(Extracted records)
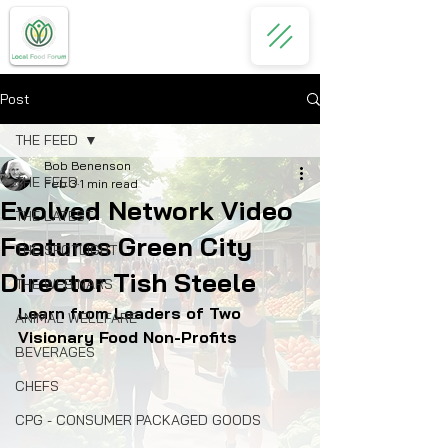
Post
THE FEED
Bob Benenson
THE FEED
Feb 3
1 min read
Evolved Network Video
THE LATEST
Features Green City
THE SPOTLIGHT
Director Tish Steele
THE WEBINARS
Learn from Leaders of Two 
ANIMAL WELLFARE
Visionary Food Non-Profits 
BEVERAGES
CHEFS
CPG - CONSUMER PACKAGED GOODS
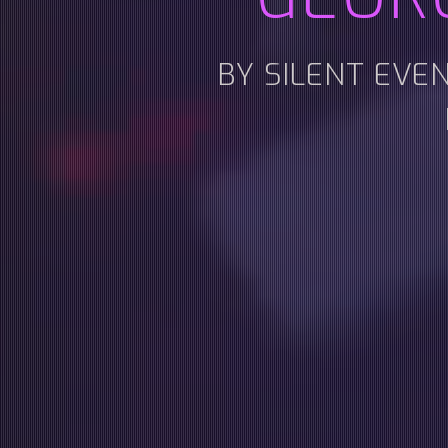
BY SILENT EVE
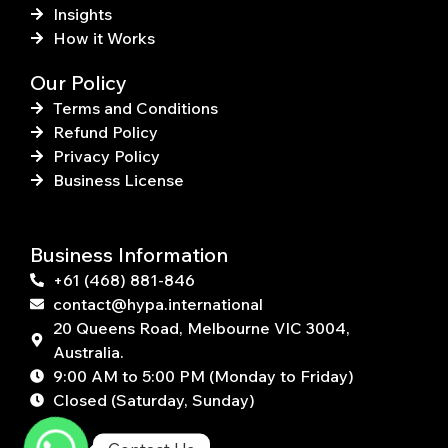
Insights
How it Works
Our Policy
Terms and Conditions
Refund Policy
Privacy Policy
Business License
Business Information
+61 (468) 881-846
contact@hypa.international
20 Queens Road, Melbourne VIC 3004,
Australia.
9:00 AM to 5:00 PM (Monday to Friday)
Closed (Saturday, Sunday)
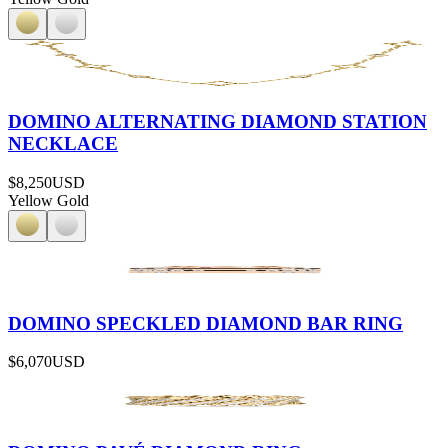
DOMINO ALTERNATING DIAMOND STATION
NECKLACE
$8,250
USD
Yellow Gold
DOMINO SPECKLED DIAMOND BAR RING
$6,070
USD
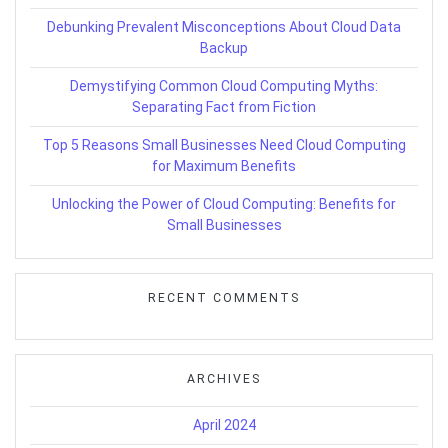
Debunking Prevalent Misconceptions About Cloud Data
Backup
Demystifying Common Cloud Computing Myths:
Separating Fact from Fiction
Top 5 Reasons Small Businesses Need Cloud Computing
for Maximum Benefits
Unlocking the Power of Cloud Computing: Benefits for
Small Businesses
RECENT COMMENTS
ARCHIVES
April 2024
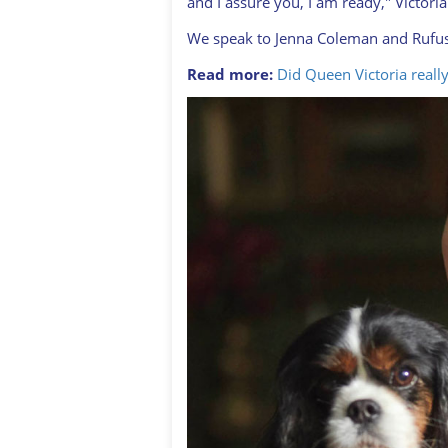
and I assure you, I am ready," Victor
We speak to Jenna Coleman and Rufus 
Read more:
Did Queen Victoria really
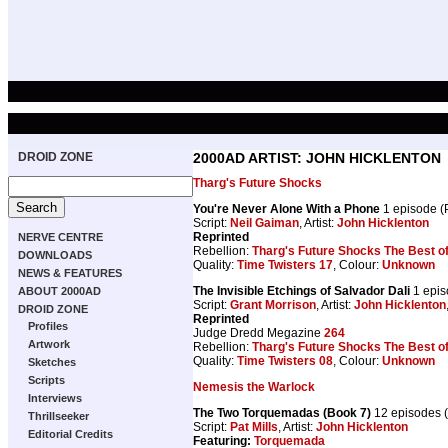
DROID ZONE
2000AD ARTIST: JOHN HICKLENTON
Tharg's Future Shocks
You're Never Alone With a Phone
1 episode 
Script:
Neil Gaiman
, Artist:
John Hicklenton
Reprinted
NERVE CENTRE
Rebellion:
Tharg's Future Shocks The Best o
DOWNLOADS
Quality:
Time Twisters 17
, Colour:
Unknown
NEWS & FEATURES
The Invisible Etchings of Salvador Dali
1 epis
ABOUT 2000AD
Script:
Grant Morrison
, Artist:
John Hicklenton
DROID ZONE
Reprinted
Profiles
Judge Dredd Megazine
264
Artwork
Rebellion:
Tharg's Future Shocks The Best o
Quality:
Time Twisters 08
, Colour:
Unknown
Sketches
Scripts
Nemesis the Warlock
Interviews
The Two Torquemadas (Book 7)
12 episodes 
Thrillseeker
Script:
Pat Mills
, Artist:
John Hicklenton
Editorial Credits
Featuring:
Torquemada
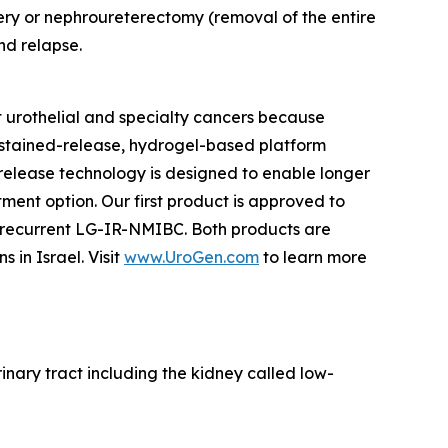
ery or nephroureterectomy (removal of the entire
nd relapse.
 urothelial and specialty cancers because
ustained-release, hydrogel-based platform
d release technology is designed to enable longer
tment option. Our first product is approved to
h recurrent LG-IR-NMIBC. Both products are
in Israel. Visit
www.UroGen.com
to learn more
rinary tract including the kidney called low-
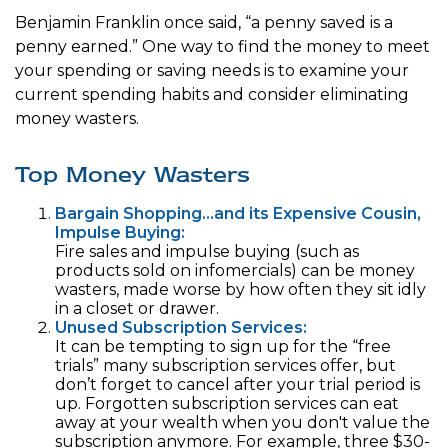
Benjamin Franklin once said, “a penny saved is a
penny earned.” One way to find the money to meet
your spending or saving needs is to examine your
current spending habits and consider eliminating
money wasters.
Top Money Wasters
Bargain Shopping…and its Expensive Cousin,
Impulse Buying:
Fire sales and impulse buying (such as
products sold on infomercials) can be money
wasters, made worse by how often they sit idly
in a closet or drawer.
Unused Subscription Services:
It can be tempting to sign up for the “free
trials” many subscription services offer, but
don’t forget to cancel after your trial period is
up. Forgotten subscription services can eat
away at your wealth when you don't value the
subscription anymore. For example, three $30-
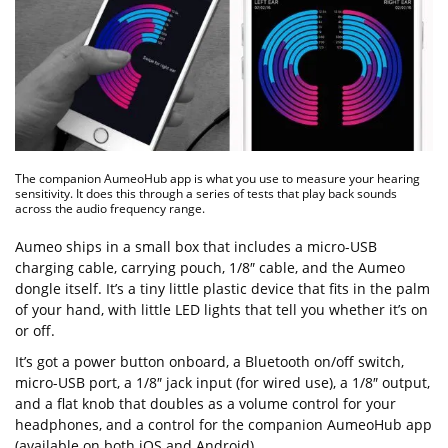
The companion AumeoHub app is what you use to measure your hearing
sensitivity. It does this through a series of tests that play back sounds
across the audio frequency range.
Aumeo ships in a small box that includes a micro-USB
charging cable, carrying pouch, 1/8″ cable, and the Aumeo
dongle itself. It’s a tiny little plastic device that fits in the palm
of your hand, with little LED lights that tell you whether it’s on
or off.
It’s got a power button onboard, a Bluetooth on/off switch,
micro-USB port, a 1/8″ jack input (for wired use), a 1/8″ output,
and a flat knob that doubles as a volume control for your
headphones, and a control for the companion AumeoHub app
(available on both iOS and Android).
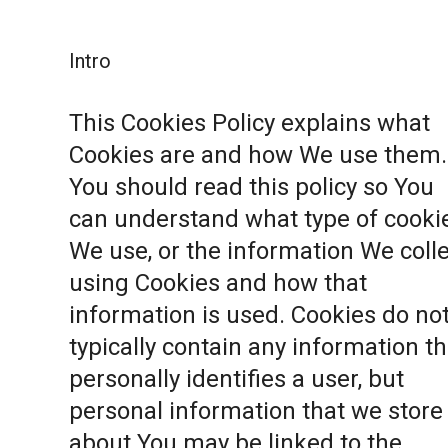
Intro
This Cookies Policy explains what
Cookies are and how We use them.
You should read this policy so You
can understand what type of cooki
We use, or the information We coll
using Cookies and how that
information is used. Cookies do no
typically contain any information th
personally identifies a user, but
personal information that we store
about You may be linked to the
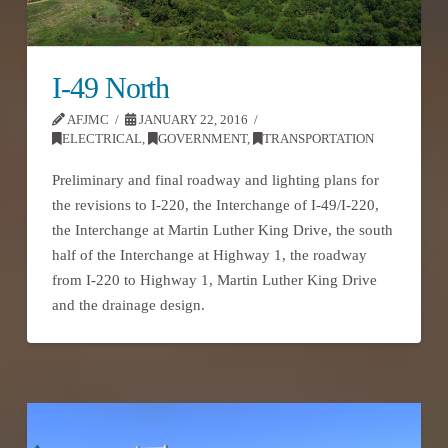
I-49 North
AFJMC
JANUARY 22, 2016
ELECTRICAL
,
GOVERNMENT
,
TRANSPORTATION
Preliminary and final roadway and lighting plans for
the revisions to I-220, the Interchange of I-49/I-220,
the Interchange at Martin Luther King Drive, the south
half of the Interchange at Highway 1, the roadway
from I-220 to Highway 1, Martin Luther King Drive
and the drainage design.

What is needed
Where in the records does the string "roadway" appear? Copy every line that has it.

Response area
Preliminary and final roadway and lighting plans for
half of the Interchange at Highway 1, the roadway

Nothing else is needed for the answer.